Pantau - Presiden ke-5 Republik Indonesia sekaligus Ketua Umum PDI Perjuangan, Megawati Soekarnoputri, menggelar pertemuan resmi dengan Putra Mahkota Abu Dhabi, Sheikh Khaled Bin Mohamed Bin Zayed Al Nahyan, pada Rabu, 4 Februari 2026 siang waktu setempat di Istana Qasr Al Watan, Uni Emirat Arab.
Pertemuan ini merupakan kelanjutan dari pertemuan sebelumnya yang berlangsung pada 15 Februari 2025 di Sea Palace, Abu Dhabi.

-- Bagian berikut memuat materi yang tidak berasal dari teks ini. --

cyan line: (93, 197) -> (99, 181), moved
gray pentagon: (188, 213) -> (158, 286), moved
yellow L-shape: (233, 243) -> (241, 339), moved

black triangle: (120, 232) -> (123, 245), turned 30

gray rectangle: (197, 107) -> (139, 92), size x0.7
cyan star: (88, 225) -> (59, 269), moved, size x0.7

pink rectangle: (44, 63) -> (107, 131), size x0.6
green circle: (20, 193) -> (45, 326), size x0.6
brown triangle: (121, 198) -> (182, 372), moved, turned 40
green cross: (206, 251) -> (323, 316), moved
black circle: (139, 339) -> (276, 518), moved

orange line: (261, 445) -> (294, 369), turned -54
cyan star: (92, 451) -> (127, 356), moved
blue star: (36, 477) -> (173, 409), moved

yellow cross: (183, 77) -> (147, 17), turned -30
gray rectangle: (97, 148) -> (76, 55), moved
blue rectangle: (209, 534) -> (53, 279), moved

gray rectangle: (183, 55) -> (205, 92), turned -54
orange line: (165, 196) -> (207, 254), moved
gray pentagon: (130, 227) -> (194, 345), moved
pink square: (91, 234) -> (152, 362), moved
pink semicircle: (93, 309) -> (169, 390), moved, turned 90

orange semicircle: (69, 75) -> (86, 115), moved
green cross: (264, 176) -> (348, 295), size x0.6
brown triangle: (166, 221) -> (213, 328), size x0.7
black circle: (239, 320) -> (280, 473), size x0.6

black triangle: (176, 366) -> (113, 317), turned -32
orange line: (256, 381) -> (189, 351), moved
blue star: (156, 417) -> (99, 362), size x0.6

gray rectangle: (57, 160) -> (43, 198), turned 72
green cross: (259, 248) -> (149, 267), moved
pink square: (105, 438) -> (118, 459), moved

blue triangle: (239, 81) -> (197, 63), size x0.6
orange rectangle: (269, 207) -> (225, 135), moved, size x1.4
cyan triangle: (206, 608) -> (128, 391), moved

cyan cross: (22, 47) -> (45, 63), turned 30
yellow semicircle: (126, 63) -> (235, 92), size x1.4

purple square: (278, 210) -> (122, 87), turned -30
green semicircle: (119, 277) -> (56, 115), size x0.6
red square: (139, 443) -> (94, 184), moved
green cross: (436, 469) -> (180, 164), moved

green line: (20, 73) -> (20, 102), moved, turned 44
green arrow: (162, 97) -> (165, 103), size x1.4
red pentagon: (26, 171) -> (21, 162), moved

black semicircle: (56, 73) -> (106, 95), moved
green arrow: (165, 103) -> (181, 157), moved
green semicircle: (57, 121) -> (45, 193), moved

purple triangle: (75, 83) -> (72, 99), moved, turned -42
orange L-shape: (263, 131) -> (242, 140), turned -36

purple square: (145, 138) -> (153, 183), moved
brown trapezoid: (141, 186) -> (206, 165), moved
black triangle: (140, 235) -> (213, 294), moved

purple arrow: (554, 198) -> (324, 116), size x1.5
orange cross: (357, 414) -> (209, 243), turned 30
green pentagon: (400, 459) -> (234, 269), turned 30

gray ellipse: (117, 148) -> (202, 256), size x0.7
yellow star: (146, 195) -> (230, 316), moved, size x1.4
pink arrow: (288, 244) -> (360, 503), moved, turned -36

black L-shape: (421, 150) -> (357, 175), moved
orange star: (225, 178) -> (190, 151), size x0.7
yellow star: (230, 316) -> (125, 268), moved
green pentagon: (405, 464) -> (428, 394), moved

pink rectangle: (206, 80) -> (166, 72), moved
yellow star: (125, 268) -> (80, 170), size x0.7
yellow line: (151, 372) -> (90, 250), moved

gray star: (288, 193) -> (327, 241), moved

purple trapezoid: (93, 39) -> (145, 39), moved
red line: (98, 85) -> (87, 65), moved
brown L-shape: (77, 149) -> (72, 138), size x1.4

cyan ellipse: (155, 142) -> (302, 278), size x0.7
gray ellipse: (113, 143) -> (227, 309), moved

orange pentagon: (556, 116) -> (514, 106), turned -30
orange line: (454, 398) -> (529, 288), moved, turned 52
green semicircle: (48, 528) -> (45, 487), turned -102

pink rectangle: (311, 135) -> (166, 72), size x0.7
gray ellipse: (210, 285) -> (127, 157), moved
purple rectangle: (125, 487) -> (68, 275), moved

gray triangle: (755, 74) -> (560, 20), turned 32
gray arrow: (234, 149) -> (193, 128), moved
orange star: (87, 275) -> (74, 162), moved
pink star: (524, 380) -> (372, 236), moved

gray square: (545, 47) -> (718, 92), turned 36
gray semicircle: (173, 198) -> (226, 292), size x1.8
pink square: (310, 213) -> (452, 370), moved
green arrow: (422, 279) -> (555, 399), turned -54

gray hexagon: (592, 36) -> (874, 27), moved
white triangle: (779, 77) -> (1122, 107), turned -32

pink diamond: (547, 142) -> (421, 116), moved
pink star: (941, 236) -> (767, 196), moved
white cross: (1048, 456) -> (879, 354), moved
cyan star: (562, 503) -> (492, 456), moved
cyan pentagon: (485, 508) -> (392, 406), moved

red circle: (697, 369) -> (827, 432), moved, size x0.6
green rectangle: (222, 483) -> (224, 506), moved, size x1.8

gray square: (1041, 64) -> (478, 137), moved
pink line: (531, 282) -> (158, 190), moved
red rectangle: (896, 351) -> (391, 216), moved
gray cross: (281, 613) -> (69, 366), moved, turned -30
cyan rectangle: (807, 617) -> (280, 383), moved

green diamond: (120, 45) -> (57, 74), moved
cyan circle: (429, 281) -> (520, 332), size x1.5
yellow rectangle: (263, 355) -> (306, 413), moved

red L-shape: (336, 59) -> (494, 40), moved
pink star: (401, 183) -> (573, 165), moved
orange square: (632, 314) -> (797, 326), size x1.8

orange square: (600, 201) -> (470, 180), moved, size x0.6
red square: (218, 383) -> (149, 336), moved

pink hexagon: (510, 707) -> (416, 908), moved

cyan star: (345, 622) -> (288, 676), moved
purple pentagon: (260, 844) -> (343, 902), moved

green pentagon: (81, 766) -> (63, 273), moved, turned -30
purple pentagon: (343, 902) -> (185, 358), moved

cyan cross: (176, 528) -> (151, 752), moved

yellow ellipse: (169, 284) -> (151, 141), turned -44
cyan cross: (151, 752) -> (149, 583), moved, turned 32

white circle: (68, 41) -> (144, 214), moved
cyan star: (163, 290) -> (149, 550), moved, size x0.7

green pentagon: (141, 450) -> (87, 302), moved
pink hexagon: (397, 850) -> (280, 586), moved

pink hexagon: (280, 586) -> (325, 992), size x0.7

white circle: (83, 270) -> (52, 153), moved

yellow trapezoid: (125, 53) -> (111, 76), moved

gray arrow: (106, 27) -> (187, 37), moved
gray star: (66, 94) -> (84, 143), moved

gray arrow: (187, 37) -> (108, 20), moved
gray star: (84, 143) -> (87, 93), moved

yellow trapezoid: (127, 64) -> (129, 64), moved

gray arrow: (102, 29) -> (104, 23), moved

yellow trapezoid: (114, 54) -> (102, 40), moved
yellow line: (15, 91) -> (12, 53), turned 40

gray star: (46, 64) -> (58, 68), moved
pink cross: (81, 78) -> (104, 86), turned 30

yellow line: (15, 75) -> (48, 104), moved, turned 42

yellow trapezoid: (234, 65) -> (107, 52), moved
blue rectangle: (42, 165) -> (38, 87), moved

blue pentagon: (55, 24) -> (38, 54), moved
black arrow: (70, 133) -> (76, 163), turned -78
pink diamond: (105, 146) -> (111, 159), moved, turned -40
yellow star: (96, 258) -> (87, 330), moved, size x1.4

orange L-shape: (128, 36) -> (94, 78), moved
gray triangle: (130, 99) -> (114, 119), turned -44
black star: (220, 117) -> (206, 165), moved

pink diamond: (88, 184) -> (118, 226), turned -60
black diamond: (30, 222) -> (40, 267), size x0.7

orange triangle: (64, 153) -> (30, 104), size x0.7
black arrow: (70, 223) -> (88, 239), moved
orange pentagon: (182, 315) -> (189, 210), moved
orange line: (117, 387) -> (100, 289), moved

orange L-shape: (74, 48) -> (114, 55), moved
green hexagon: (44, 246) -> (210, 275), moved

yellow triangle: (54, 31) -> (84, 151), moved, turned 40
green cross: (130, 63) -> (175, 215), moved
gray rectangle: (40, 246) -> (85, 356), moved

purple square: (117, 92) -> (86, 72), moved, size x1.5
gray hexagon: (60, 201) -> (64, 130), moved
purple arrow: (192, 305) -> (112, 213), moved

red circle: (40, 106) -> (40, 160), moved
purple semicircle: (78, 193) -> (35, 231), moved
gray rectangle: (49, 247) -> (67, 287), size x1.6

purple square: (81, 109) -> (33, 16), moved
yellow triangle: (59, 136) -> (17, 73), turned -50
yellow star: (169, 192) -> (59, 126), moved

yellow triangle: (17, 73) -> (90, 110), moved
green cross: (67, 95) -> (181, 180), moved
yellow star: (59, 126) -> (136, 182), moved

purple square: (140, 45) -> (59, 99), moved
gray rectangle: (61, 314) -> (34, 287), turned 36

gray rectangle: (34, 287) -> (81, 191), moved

Megawati dan rombongan berangkat dari hotel pukul 11.30 waktu setempat menggunakan kendaraan khusus milik Istana menuju Qasr Al Watan, yang dikenal sebagai Palace of the Nation dan menjadi simbol kebanggaan nasional Uni Emirat Arab.
Rombongan yang mendampingi Megawati terdiri dari Muhammad Prananda Prabowo selaku Ketua DPP PDIP, Nancy Prananda, Zuhairi Misrawi (Duta Besar RI untuk Tunisia), serta Andi Widjayanto selaku Kepala Badan Riset dan Analisis Kebijakan Strategis PDIP.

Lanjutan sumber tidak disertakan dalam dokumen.